11/01/2017 - Bad bosses dumb excuses for not paying the minimum wage

minimumwage2The government has revealed some of the outrageous excuses of bad bosses who fail to pay the minimum wage.

“She only makes the tea and sweeps the floors” was among the top 10 contemptible reasons given by companies which cheated staff of proper pay. Other excuses not to pay the minimum wage include claims that the employee “wasn’t a good worker” and that it is “OK” not to if they are foreign.

The findings were released by the government as part of a new £1.7 million awareness campaign to ensure workers know their rights.

By law all workers must be paid at least £7.20 an hour if they are aged 25 and over - but sadly far less if they are younger.

Many companies have been caught not paying even these poverty rates, claiming they didn’t think they had to pay out if their workers were still learning, or the minimum wage doesn’t apply to their business or even getting workers to sign worthless and uneforceable contracts to agree they won’t be paid it.

One cheating boss said: “It’s part of UK culture not to pay young workers for the first three months as they have to prove their ‘worth’ first.”

The excuses were all given by employers to HMRC officers investigating underpayment of the minimum wage, which can lead to fines of up to £20,000 per worker. TUC general secretary Frances O’Grady said: “It’s not fair that decent employers who respect and pay their staff well should be undercut by bad bosses who exploit staff and cheat them out of pay.”

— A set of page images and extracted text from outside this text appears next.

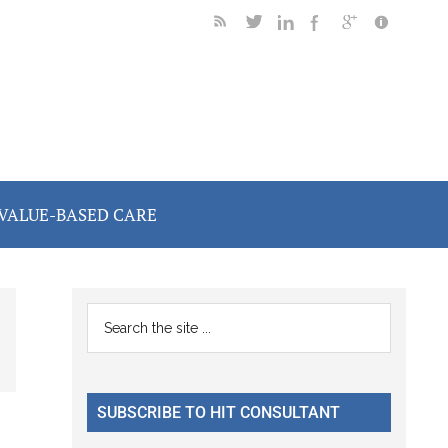
VALUE-BASED CARE
Primary
Search
the
Sidebar
site
...
SUBSCRIBE TO HIT CONSULTANT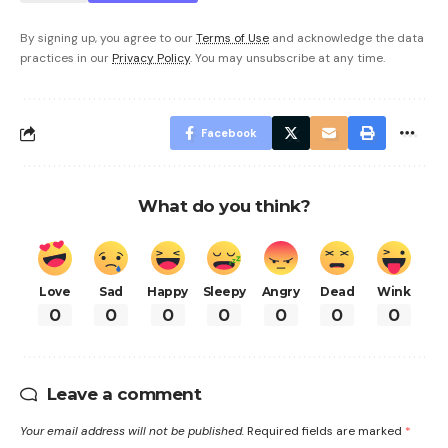
By signing up, you agree to our
Terms of Use
and acknowledge the data
practices in our
Privacy Policy
. You may unsubscribe at any time.
Facebook
What do you think?
Love
Sad
Happy
Sleepy
Angry
Dead
Wink
0
0
0
0
0
0
0
Leave a comment
Your email address will not be published.
Required fields are marked
*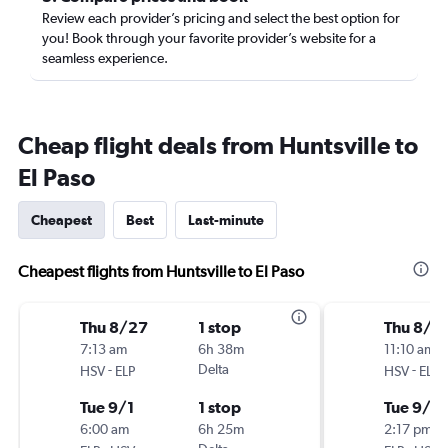
Review each provider’s pricing and select the best option for
you! Book through your favorite provider’s website for a
seamless experience.
Cheap flight deals from Huntsville to
El Paso
Cheapest
Best
Last-minute
Cheapest flights from Huntsville to El Paso
Thu 8/27
1 stop
Thu 8/2
7:13 am
6h 38m
11:10 am
-
Delta
-
HSV
ELP
HSV
ELP
Tue 9/1
1 stop
Tue 9/1
6:00 am
6h 25m
2:17 pm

Pat Harrington, general secretary of Solidarity, commented: "We favour strong enforcement of the law on minimum wage rates. In particular we would like to see company directors banned for 15 years if they don't pay it - a power that exists already. Whilst we support the minimum wage in itself it will not deal with in-work poverty. The role of collective bargaining has been undermined much to the detriment of ordinary workers. We also need worker representation on company boards and renumeration committees. The idea of a ratio between the wages of ordinary workers and those at the top is worthy of debate and Jeremy Corbyn was right to raise it."